Devo Shrivel Up
The first time I heard Devo was in a dance concert by two NYC choreographers who had come to teach a semester of dance at Interlochen. I was a sophomore in high school, and it was too early in my dance career to be taking classes from the guests (I had yet to bridge the wide gulf between the daily hour of Level 2 I’m taking this for more than just phys. ed. credit, and the daily three hours of Level 3 now I’m a dancer). But I was already deeply involved in the dance department as my mother was on the faculty and as I had been doing tech work for the concerts and tours and as the dancers had always been among my best friends.
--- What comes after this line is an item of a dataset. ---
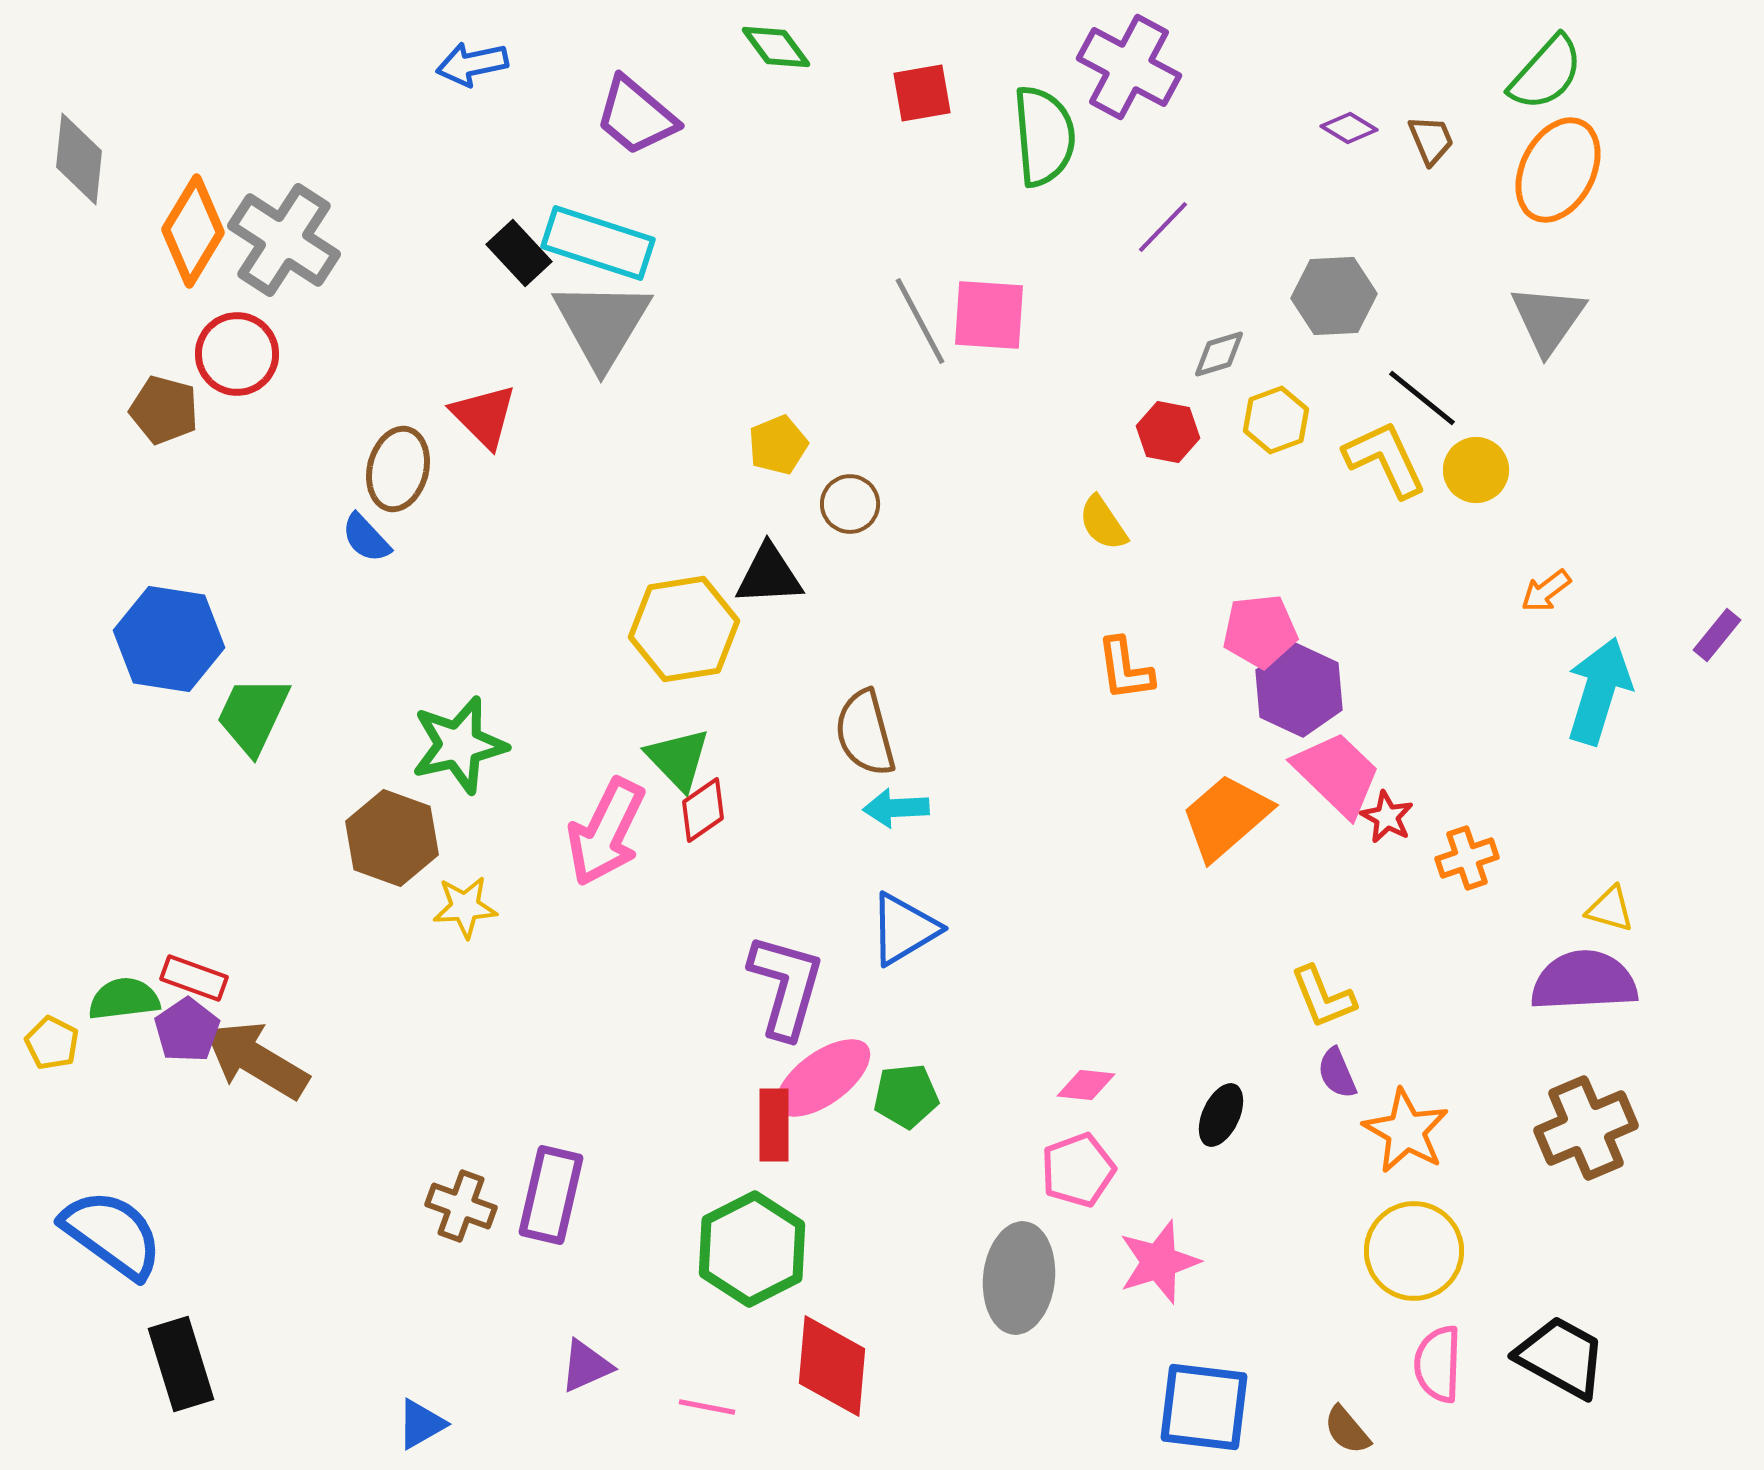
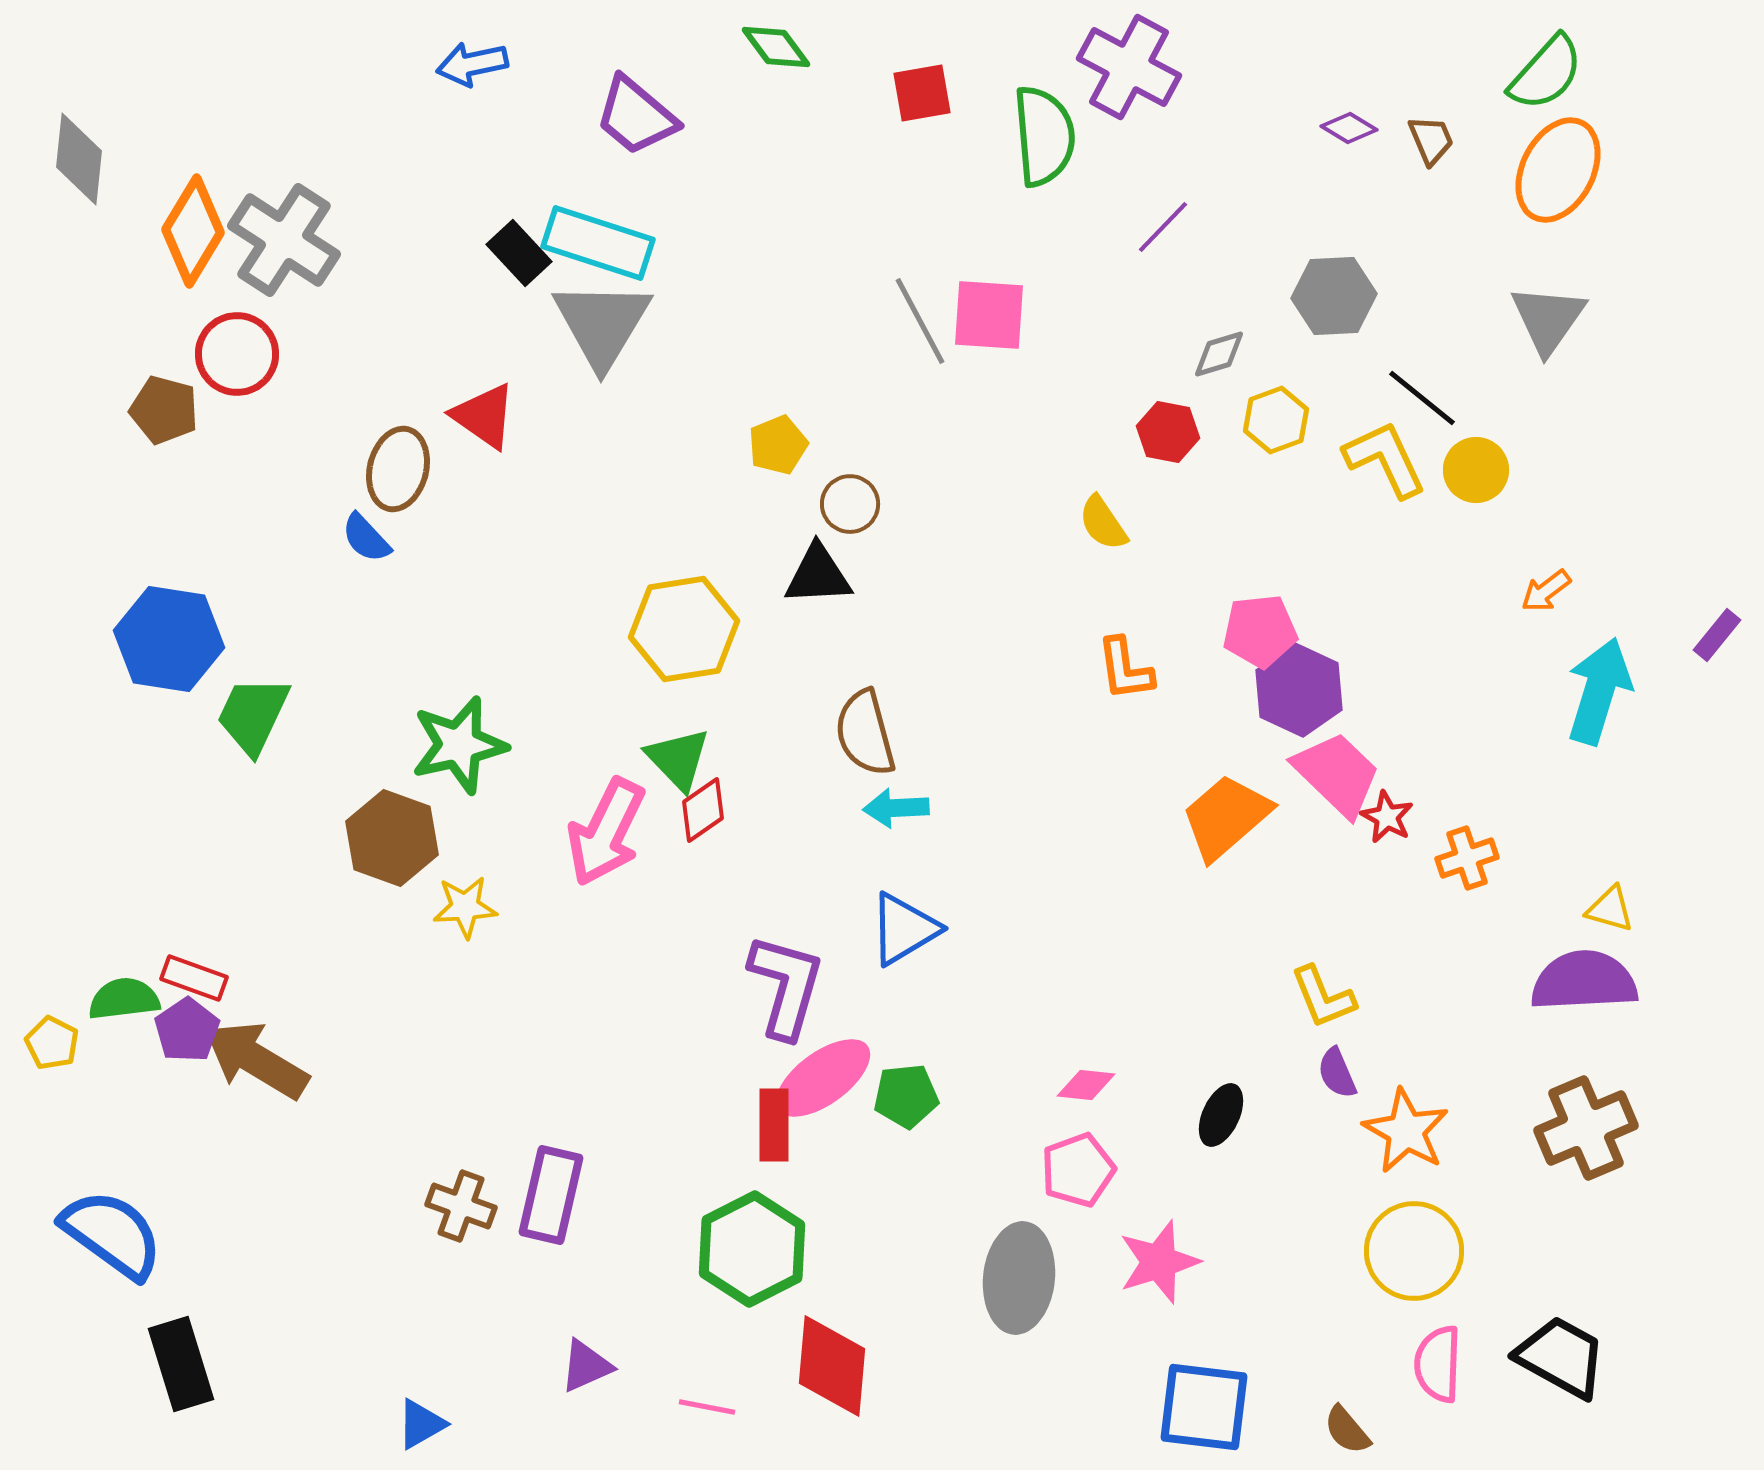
red triangle at (484, 416): rotated 10 degrees counterclockwise
black triangle at (769, 575): moved 49 px right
At that time and place like at a lot of different times and places NYC was the shit. It was the inevitable, enviable center of the universe, the pot at the end of the rainbow, the point where all roads lead and from which all that mattered flowed. It was everything that where I lived wasn’t. It was big, it was exciting, it was urban, it was dangerous, and it was open all night. Interlochen was a blessed oasis in the cultural desert of rural Michigan, but no matter how many student art shows and student theatre productions and student recitals one went to, there was no escaping from the fact that we were, after all, in the middle of nowhere and the art was by students, no matter how gifted. Many of us already knew that we would end up in NYC sooner or later, but we weren’t there yet, so anybody who was already living in that Shangri-la was held in the highest regard.
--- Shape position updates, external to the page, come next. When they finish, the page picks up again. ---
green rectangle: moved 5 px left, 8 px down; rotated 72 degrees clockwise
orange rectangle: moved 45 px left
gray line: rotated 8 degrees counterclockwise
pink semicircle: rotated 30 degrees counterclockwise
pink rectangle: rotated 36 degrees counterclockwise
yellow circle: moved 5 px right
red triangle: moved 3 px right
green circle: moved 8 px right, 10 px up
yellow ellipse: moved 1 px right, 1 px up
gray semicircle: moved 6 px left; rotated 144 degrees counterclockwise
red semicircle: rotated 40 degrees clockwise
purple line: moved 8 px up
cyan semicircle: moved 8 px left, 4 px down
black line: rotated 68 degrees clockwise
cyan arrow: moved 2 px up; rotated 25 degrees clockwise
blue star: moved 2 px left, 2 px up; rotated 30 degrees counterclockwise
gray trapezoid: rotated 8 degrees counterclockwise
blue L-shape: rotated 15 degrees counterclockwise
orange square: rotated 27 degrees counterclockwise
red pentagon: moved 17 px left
So I went to the concert. And I remember absolutely nothing about it, except that the last piece used some contemporary music that absolutely blew my mind. I had just recently waded into the murky waters of popular music and, although there was a lot of music I liked well enough, there was precious little that really spoke to me. I started enthusiastically listening to the radio along with everybody else during my first summer job in the cafeteria, and I would always looked forward to Sunday’s walk through the garden of hits with Casey Kasem, but I knew there was more going on than I was allowed to hear. I could see it at the local record stores as provincial as they were. There were a couple of racks at the back of Midnight Records that held imports, and I knew from just looking at these strange and wondrous covers that they contained unimagined sonic treasures that were never going to hit the holy American Top 40. Unfortunately, they also sported exotic price tags, so I contented myself with spending my monthly allowance ($10 devised so I could go to the movies once a week if I so chose, but I always chose to spend the entire amount on a record about two days into the month), on domestic releases that I knew I would like such as Synergy and Tangerine Dream and Vangelis and Jean Michel Jarre. Records that had long ago branded me as a musical oddity among my local friends, who mostly favored ELO, Abba, Kris Kristofferson, and the soundtrack from Grease.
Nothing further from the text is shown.